Succinta, et brieve narratione del Stato della Regina di Scotia, et del Principe suo Fig.lo […].
Succinta, et brieve narratione del Stato della Regina di Scotia, et del Principe suo Fig.lo […].
A Very Early Biography of Mary Queen of Scots

Succinta, et brieve narratione del Stato della Regina di Scotia, et del Principe suo Fig.lo […].

Genova: 7th March 1583. Manuscript, in Francesco Marcaldi's hand on paper. Bound in contemporary limp vellum, evidence of ties. Gilt edges. Dedicated to “Antonio Cattanio”, his ownership stamp on the first text leaf. ff [1 (blank)] [33 (MS)] [3 (blank)]. Later ownership inscription on the first, blank leaf. Slight spotting throughout. Some pages are partly loose. Overall in very good condition. Italian manuscript on paper. Written in a fine italic hand in brown ink, 12 lines per standard page.

One of the earliest biographies of Mary Queen of Scots; a contemporary manuscript account of Mary and her son James’ lives up to 1580, composed and copied by the Italian scribe Francesco Marcaldi.

Francesco Marcaldi’s anti-Protestant text, written as propaganda in Mary's favor is one of her earliest biographies, contains a series of chapters describing Mary (Maria Regina di Scotia, figliuola di Jacobo Quinto Re del medesimo Regno […]) and the state of Scotland from 1548, 1558 to 1580 (Il Presente stato di Scotia). Marcaldi’s text is partly based on Du statu Reginae Scotiae Principia […], an unpublished work by the Scottish catholic bishop John Lesley (1527–1596), and arranged into paragraphs in chronological order. Little is known about Marcaldi, who may have been a secretary and scribe, and moved between many cities, throughout Italy. Between 1571 and 1597 he transcribed nine short accounts of foreign and Italian states, among the present one on Scotland, and presented them to diplomats, clerics, soldiers, and other individuals throughout Italy. More than forty autograph copies of the work are known in libraries, dating from 1579 to 1587, each with different dedication, date, and location of writing. The present one — previously unrecorded — was written in Genoa and presented to “Antonio Cattanio” presumably Antoniotto Cattàneo (flor. 1547–1602), a member of the Genoese patrician family formed at the beginning of the fourteenth century. Antoniotto served as the senator of the city between 1595 and 1597 and is known as the builder of Palazzo Belimbau (Palazzo Antoniotto Cattaneo). The text appeared first in print in 1605 in La terza parte del tesoro politico […] (s.n., Turnoni), and the subsequent edition of 1612 (see: Scott, no. 199).
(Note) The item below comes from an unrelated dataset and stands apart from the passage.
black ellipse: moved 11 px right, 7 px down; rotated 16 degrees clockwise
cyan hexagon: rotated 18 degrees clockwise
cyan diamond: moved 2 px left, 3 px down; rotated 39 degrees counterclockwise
In modern editions: Due narrazioni storiche del Regno di Scozia ai tempi della regina Maria Stuarda […] (Florence: M. Cellini, 1876); La prima storia di Maria Stuarda […] (Turin: Tipografia Subalpina, 1907). Provenance: Dedicatory letter on the first leaves by Marcaldi to “Antonio Cattanio”; his ownership stamp on the first text leaf. Later (18th-century?) ownership inscription on the first, blank leaf: “Francesco, e Giulio Cassitto”

Literature: Carta, V.: Alle origini del mito letterario di Maria Stuarda in Italia [Tesi di dottorato]. Università degli Studi di Cagliari. Esame finale anno accademico 2010–2011. https://iris.unica.it/retrieve/handle/11584/266357/344756/PHD_Veronica_Carta.pdf; Richardson, B: A Scribal Publisher of Political Information: Francesco Marcaldi, in Italian Studies, 2/2009 (64), pp. 296–313; Scott, J.: A bibliography of works relating to Mary, Queen of Scots. 1544–1700. [Edinburgh]: Printed for the Edinburgh Bibliographical Society; 1896.; Smith, J. (2016). The Sheffield portrait types, their Catholic purposes, and Mary Queen of Scots’s tomb. British Catholic History, 33(1), 71–90. doi:10.1017/bch.2016.6.